Personally, I think Dennis Ritchie's[a] proposed syntax[b] was much better:

    void f(char s[?]);

[a] The creator of C.

[b] https://www.bell-labs.com/usr/dmr/www/vararray.html

segfaultbuserr · 2024-05-27T02:47:47

> and the syntax isn't that great, nobody even knows they exist.

Linux kernel maintainers certainly do - they even invented a non-standard extension of C99's VLA notation (their own invention, not implemented in GCC)... In newer versions of the package "Linux man-pages", most libc functions are documented using a non-standard extension of that syntax. For example, the prototype of memcpy() now reads [0]:

    void *memcpy(void dest[restrict .n], const void src[restrict .n], size_t n);

It means this function accepts two arrays (dest[] and src[]), with n bytes of data type "void", src[] is read-only ("const"), and both src[] and dest[] are non-overlapping ("restrict"). Two non-standard notations are used here: a "void" array with elements of unknown type (not allowed in C99), also, ".n" means "a variable in the argument list, but defined after this variable" (which is not allowed in C99).

The equivalent C99 definition would be something similar to:

    void *memcpy(size_t n, char dest[restrict n], const char src[restrict n]);

As more people are exposed to these man pages, the C99 syntax hopefully will have more publicity. Finally, C23 interestingly states that:

> 15. Application Programming Interfaces (APIs) should be self-documenting when possible. In particular, the order of parameters in function declarations should be arranged such that the size of an array appears before the array. The purpose is to allow Variable-Length Array (VLA) notation to be used. This not only makes the code's purpose clearer to human readers, but also makes static analysis easier.
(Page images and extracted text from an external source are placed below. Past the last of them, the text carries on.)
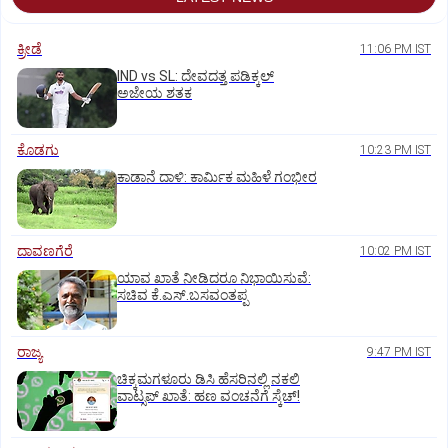
ಕ್ರೀಡೆ
11:06 PM IST
IND vs SL: ದೇವದತ್ತ ಪಡಿಕ್ಕಲ್‌
ಅಜೇಯ ಶತಕ
ಕೊಡಗು
10:23 PM IST
ಕಾಡಾನೆ ದಾಳಿ: ಕಾರ್ಮಿಕ ಮಹಿಳೆ ಗಂಭೀರ
ದಾವಣಗೆರೆ
10:02 PM IST
ಯಾವ ಖಾತೆ ನೀಡಿದರೂ ನಿಭಾಯಿಸುವೆ:
ಸಚಿವ ಕೆ.ಎಸ್.ಬಸವಂತಪ್ಪ
ರಾಜ್ಯ
9:47 PM IST
ಚಿಕ್ಕಮಗಳೂರು ಡಿಸಿ ಹೆಸರಿನಲ್ಲಿ ನಕಲಿ
ವಾಟ್ಸಪ್ ಖಾತೆ: ಹಣ ವಂಚನೆಗೆ ಸ್ಕೆಚ್!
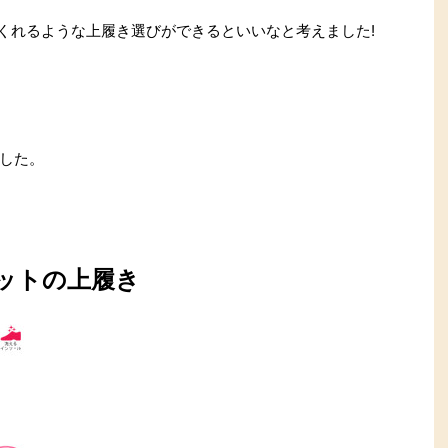
でくれるような上履き選びができるといいなと考えました!
した。
ットの上履き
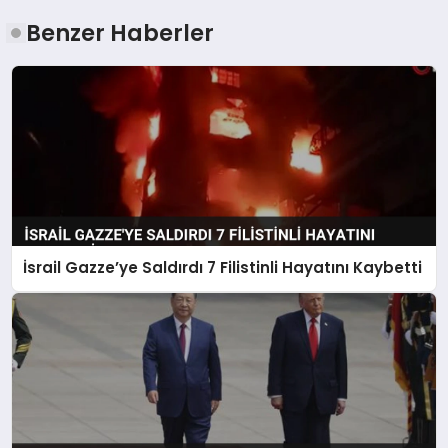
Benzer Haberler
İsrail Gazze’ye Saldırdı 7 Filistinli Hayatını Kaybetti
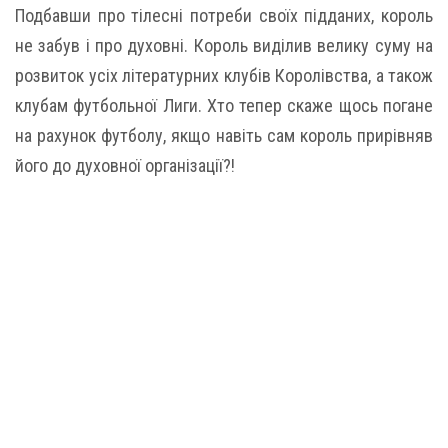
Подбавши про тілесні потреби своїх підданих, король
не забув і про духовні. Король виділив велику суму на
розвиток усіх літературних клубів Королівства, а також
клубам футбольної Лиги. Хто тепер скаже щось погане
на рахунок футболу, якщо навіть сам король прирівняв
його до духовної організації?!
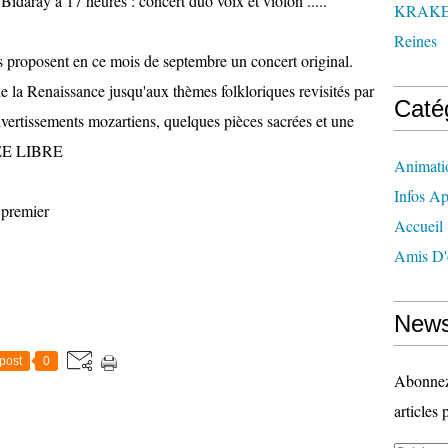
 Bidaray à 17 heures : concert duo voix et violon .....
KRAK
Reines
 proposent en ce mois de septembre un concert original.
e la Renaissance jusqu'aux thèmes folkloriques revisités par
Caté
ivertissements mozartiens, quelques pièces sacrées et une
REE LIBRE
Animati
Infos Ap
 premier
Accueil
Amis D'
News
post
0
Abonnez-
articles 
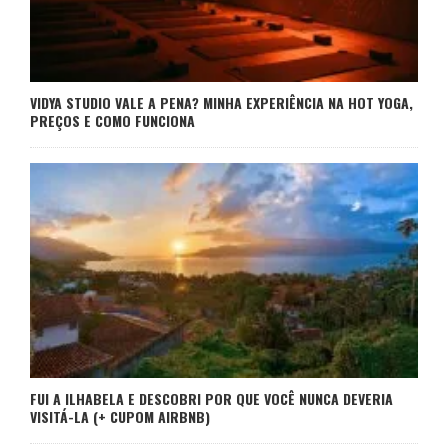
VIDYA STUDIO VALE A PENA? MINHA EXPERIÊNCIA NA HOT YOGA,
PREÇOS E COMO FUNCIONA
FUI A ILHABELA E DESCOBRI POR QUE VOCÊ NUNCA DEVERIA
VISITÁ-LA (+ CUPOM AIRBNB)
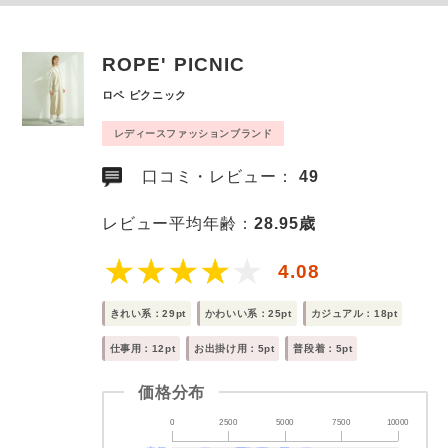
ROPE' PICNIC
ロペ ピクニック
レディースファッションブランド
口コミ・レビュー：
49
レビュー平均年齢：
28.95歳
4.08
きれい系：29pt
かわいい系：25pt
カジュアル：18pt
仕事用：12pt
お出掛け用：5pt
普段着：5pt
価格分布
0
2500
5000
7500
10000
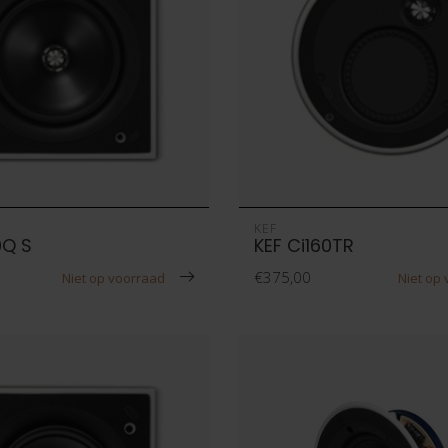
KEF
0Q S
KEF Ci160TR
€375,00
Niet op voorraad
Niet op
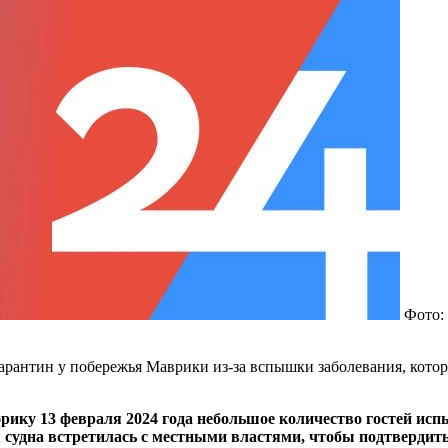
Фото: 
рантин у побережья Маврики из-за вспышки заболевания, котор
ку 13 февраля 2024 года небольшое количество гостей исп
 судна встретилась с местными властями, чтобы подтвердит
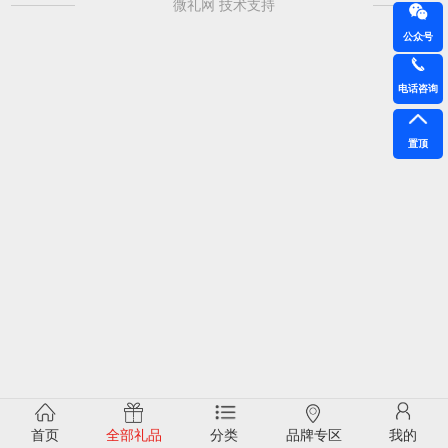
微礼网 技术支持
公众号
电话咨询
置顶
首页
全部礼品
分类
品牌专区
我的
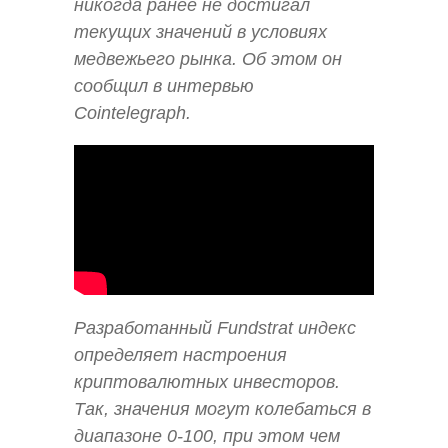
никогда ранее не достигал
текущих значений в условиях
медвежьего рынка. Об этом он
сообщил в интервью
Cointelegraph.
Разработанный Fundstrat индекс
определяет настроения
криптовалютных инвесторов.
Так, значения могут колебаться в
диапазоне 0-100, при этом чем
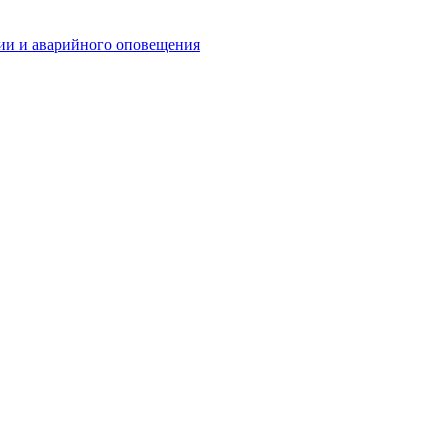
ии и аварийного оповещения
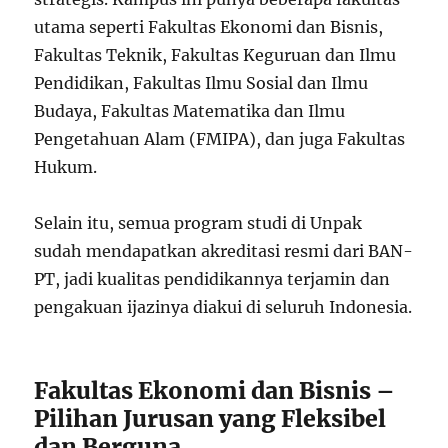
utama seperti Fakultas Ekonomi dan Bisnis,
Fakultas Teknik, Fakultas Keguruan dan Ilmu
Pendidikan, Fakultas Ilmu Sosial dan Ilmu
Budaya, Fakultas Matematika dan Ilmu
Pengetahuan Alam (FMIPA), dan juga Fakultas
Hukum.
Selain itu, semua program studi di Unpak
sudah mendapatkan akreditasi resmi dari BAN-
PT, jadi kualitas pendidikannya terjamin dan
pengakuan ijazinya diakui di seluruh Indonesia.
Fakultas Ekonomi dan Bisnis –
Pilihan Jurusan yang Fleksibel
dan Berguna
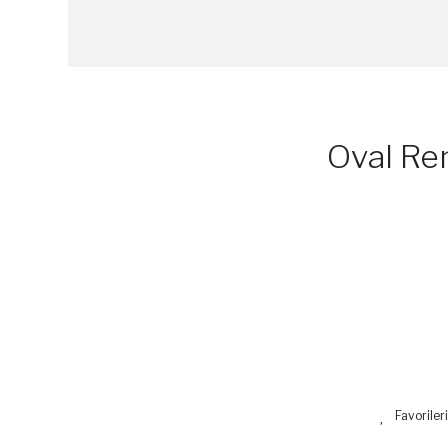
Oval Re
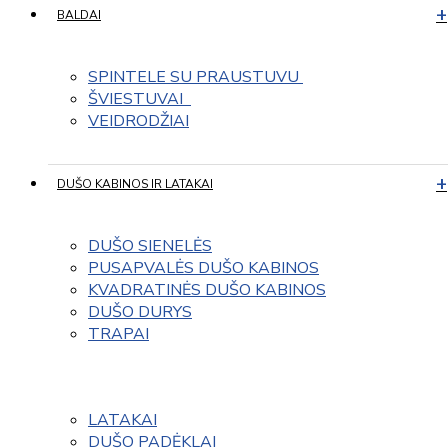
BALDAI
SPINTELE SU PRAUSTUVU 
ŠVIESTUVAI  
VEIDRODŽIAI
DUŠO KABINOS IR LATAKAI
DUŠO SIENELĖS
PUSAPVALĖS DUŠO KABINOS
KVADRATINĖS DUŠO KABINOS
DUŠO DURYS
TRAPAI
LATAKAI
DUŠO PADĖKLAI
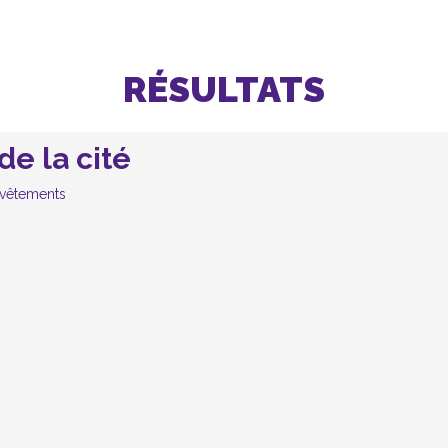
RÉSULTATS
de la cité
 vêtements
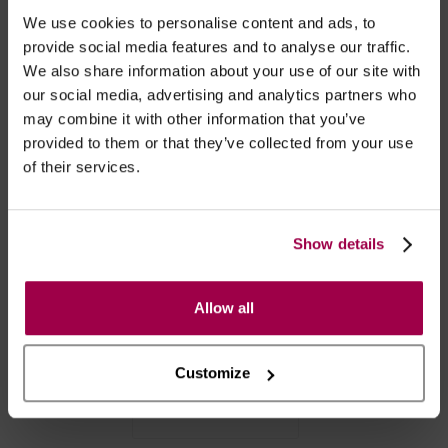
Após as 16:00 h, a sua encomenda será entregue em 48
We use cookies to personalise content and ads, to
horas, dias úteis. Portugal e Espanha Continental para
provide social media features and to analyse our traffic.
artigos em stock. Portes gratis depende do país de envio.
We also share information about your use of our site with
Possibilidade de atraso em épocas festivas.
our social media, advertising and analytics partners who
may combine it with other information that you’ve
provided to them or that they’ve collected from your use
of their services.
RECOMENDAMOS
Show details
Allow all
Customize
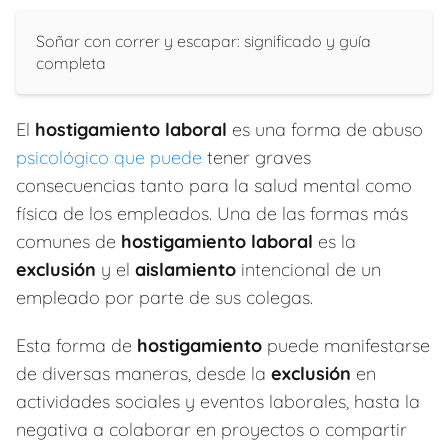
Soñar con correr y escapar: significado y guía
completa
El
hostigamiento laboral
es una forma de abuso
psicológico que puede
tener graves
consecuencias tanto para la salud mental como
física de los empleados. Una de las formas más
comunes de
hostigamiento laboral
es la
exclusión
y el
aislamiento
intencional de un
empleado por parte de sus colegas.
Esta forma de
hostigamiento
puede manifestarse
de diversas maneras, desde la
exclusión
en
actividades sociales y eventos laborales, hasta la
negativa a colaborar en proyectos o compartir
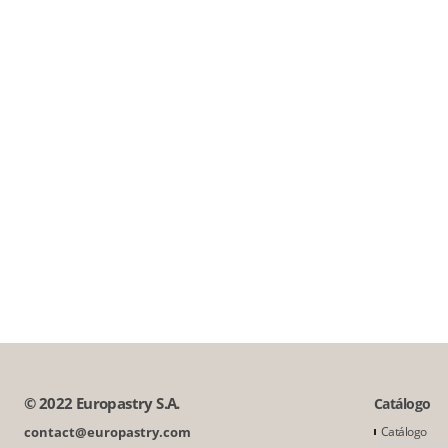
© 2022 Europastry S.A.
Catálogo
contact@europastry.com
Catálogo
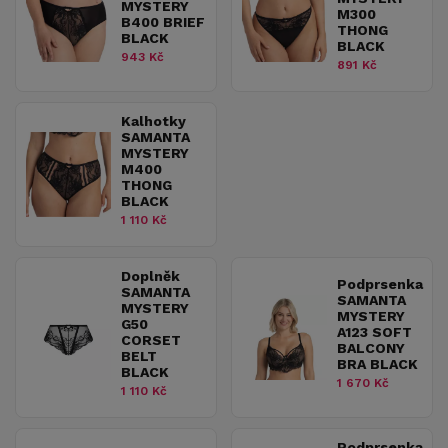
MYSTERY
M300
B400 BRIEF
THONG
BLACK
BLACK
943 Kč
891 Kč
Kalhotky
SAMANTA
MYSTERY
M400
THONG
BLACK
1 110 Kč
Doplněk
Podprsenka
SAMANTA
SAMANTA
MYSTERY
MYSTERY
G50
A123 SOFT
CORSET
BALCONY
BELT
BRA BLACK
BLACK
1 670 Kč
1 110 Kč
Podprsenka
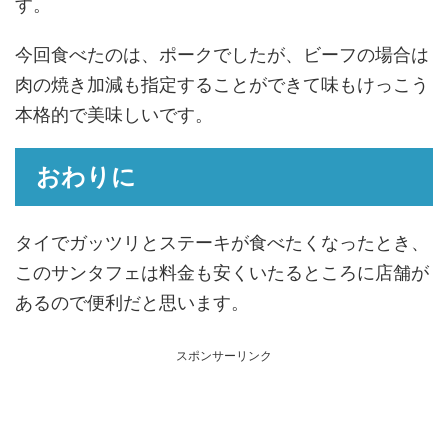
す。
今回食べたのは、ポークでしたが、ビーフの場合は
肉の焼き加減も指定することができて味もけっこう
本格的で美味しいです。
おわりに
タイでガッツリとステーキが食べたくなったとき、
このサンタフェは料金も安くいたるところに店舗が
あるので便利だと思います。
スポンサーリンク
Any new APIs added to the Standard should take this into consideration.

[0] https://git.kernel.org/pub/scm/docs/man-pages/man-pages.git/...

[1] https://www.open-std.org/jtc1/sc22/wg14/www/docs/n2611.htm

guenthert · 2024-05-27T07:57:17

> TCC even implements array bounds-checking.

Optionally (command line option '-b') though and (somewhat perplexingly) only at run-time. The documentation hints at the run-time performance (and code size) impact.

lieks · 2024-05-27T11:15:34

TCC doesn't do any optimization at all, so it shouldn't be that perplexing.

But any compiler that does constant propagation, inlining and (ideally) integer range analysis can optimize away most run-time bounds-checks already. If GCC or clang did it, it would probably be fast enough.

pornel · 2024-05-26T22:31:10

This article is 15 years old now, and nothing has changed:

https://digitalmars.com/articles/C-biggest-mistake.html

(and of course the problem wasn't new 15 years ago either.)

It wasn't fixed then. It won't be fixed now.

C is valued for not changing. C is valued for backwards compatibility with the most obscure platforms with unmaintained compilers.

The C userbase is self-selected to like C exactly the way it is.

pjmlp · 2024-05-27T08:35:35

The irony is that C does change, we are at C23 now, but not in the ways that would actually improve its safety.

dzaima · 2024-05-26T21:35:19

For the people who actually care about using C, there can be no unified concept of "array". Any single "the system" will just plain and simply be unusable in a good majority of situations.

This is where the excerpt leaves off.